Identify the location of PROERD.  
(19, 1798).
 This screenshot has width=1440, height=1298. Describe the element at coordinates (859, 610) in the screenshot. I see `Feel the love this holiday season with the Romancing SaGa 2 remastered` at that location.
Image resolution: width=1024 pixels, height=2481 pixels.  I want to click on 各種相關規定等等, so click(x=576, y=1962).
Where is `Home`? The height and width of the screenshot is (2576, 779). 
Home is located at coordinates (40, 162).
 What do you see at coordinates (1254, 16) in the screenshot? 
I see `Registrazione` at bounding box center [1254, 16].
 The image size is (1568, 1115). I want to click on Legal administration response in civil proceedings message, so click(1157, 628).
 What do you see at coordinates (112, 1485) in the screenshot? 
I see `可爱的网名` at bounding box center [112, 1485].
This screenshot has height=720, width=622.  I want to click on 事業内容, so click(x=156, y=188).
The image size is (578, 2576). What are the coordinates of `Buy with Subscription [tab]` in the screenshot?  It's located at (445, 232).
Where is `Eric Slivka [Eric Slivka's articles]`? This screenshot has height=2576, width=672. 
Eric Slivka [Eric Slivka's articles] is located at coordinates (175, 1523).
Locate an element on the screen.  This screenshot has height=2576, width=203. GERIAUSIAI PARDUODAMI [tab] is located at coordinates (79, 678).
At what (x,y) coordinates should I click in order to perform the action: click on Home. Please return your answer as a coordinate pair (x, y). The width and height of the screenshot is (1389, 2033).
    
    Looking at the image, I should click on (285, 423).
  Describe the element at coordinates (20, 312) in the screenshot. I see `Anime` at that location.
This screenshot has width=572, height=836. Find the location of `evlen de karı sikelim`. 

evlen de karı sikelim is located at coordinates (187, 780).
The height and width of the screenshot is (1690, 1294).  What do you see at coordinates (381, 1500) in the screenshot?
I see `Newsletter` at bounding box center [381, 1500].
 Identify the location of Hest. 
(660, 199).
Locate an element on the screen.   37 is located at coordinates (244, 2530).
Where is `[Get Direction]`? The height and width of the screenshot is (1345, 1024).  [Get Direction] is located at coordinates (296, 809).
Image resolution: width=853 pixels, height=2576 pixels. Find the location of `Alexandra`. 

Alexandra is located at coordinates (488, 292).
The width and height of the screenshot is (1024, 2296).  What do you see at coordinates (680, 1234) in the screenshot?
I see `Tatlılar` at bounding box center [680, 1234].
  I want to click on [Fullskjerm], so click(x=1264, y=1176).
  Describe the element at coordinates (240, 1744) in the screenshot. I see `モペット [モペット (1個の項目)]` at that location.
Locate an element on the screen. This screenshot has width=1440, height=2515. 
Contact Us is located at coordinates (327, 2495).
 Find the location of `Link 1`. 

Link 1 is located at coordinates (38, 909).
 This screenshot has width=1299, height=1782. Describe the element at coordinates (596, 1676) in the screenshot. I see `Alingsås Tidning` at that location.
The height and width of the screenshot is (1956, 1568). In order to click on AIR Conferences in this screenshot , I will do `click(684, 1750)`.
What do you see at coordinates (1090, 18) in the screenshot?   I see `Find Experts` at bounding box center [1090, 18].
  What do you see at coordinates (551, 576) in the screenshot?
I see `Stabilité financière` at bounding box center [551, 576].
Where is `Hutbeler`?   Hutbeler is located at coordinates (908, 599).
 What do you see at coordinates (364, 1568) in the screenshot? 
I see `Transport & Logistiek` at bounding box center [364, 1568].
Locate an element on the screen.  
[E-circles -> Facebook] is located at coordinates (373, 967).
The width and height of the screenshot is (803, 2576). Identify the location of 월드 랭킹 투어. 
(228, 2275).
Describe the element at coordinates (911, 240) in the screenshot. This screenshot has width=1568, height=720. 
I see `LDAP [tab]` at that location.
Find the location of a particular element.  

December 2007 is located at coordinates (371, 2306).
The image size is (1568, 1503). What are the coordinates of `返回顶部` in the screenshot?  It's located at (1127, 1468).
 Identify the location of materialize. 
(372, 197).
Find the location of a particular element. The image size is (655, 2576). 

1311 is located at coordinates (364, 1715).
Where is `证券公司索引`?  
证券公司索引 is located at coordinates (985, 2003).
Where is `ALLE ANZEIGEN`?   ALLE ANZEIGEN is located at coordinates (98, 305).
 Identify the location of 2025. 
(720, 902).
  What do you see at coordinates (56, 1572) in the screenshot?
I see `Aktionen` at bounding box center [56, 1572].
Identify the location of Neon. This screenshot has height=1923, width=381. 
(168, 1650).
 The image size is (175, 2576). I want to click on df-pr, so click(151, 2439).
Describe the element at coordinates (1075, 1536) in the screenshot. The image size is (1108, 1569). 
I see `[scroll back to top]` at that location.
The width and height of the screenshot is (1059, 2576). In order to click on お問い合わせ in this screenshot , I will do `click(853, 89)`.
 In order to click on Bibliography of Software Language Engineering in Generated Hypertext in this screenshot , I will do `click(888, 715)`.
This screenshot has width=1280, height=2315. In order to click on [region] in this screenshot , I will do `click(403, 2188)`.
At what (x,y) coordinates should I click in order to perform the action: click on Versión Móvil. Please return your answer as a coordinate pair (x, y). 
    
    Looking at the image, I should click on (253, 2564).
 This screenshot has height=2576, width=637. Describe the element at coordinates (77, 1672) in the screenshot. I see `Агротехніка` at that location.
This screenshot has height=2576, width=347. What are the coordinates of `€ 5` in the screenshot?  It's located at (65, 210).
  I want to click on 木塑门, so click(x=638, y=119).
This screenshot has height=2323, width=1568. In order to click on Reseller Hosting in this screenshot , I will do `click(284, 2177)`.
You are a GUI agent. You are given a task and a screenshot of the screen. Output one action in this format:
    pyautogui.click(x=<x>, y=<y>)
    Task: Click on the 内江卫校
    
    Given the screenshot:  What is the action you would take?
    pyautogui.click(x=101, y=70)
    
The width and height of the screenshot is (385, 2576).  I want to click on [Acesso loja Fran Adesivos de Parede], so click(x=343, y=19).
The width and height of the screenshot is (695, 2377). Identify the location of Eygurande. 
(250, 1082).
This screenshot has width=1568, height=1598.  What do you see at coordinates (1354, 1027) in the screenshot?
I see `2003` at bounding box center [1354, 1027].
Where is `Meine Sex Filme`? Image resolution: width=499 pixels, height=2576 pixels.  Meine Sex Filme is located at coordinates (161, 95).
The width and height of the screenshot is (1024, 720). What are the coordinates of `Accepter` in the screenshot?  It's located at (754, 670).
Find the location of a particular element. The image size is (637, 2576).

What you will do: The answer must consist solely of the lines from the first line of the data to the line holding "Image resolution: width=1024", each given again exactly.

Solution to the exercise:
Identify the location of PROERD.  
(19, 1798).
 This screenshot has width=1440, height=1298. Describe the element at coordinates (859, 610) in the screenshot. I see `Feel the love this holiday season with the Romancing SaGa 2 remastered` at that location.
Image resolution: width=1024 pixels, height=2481 pixels.  I want to click on 各種相關規定等等, so click(x=576, y=1962).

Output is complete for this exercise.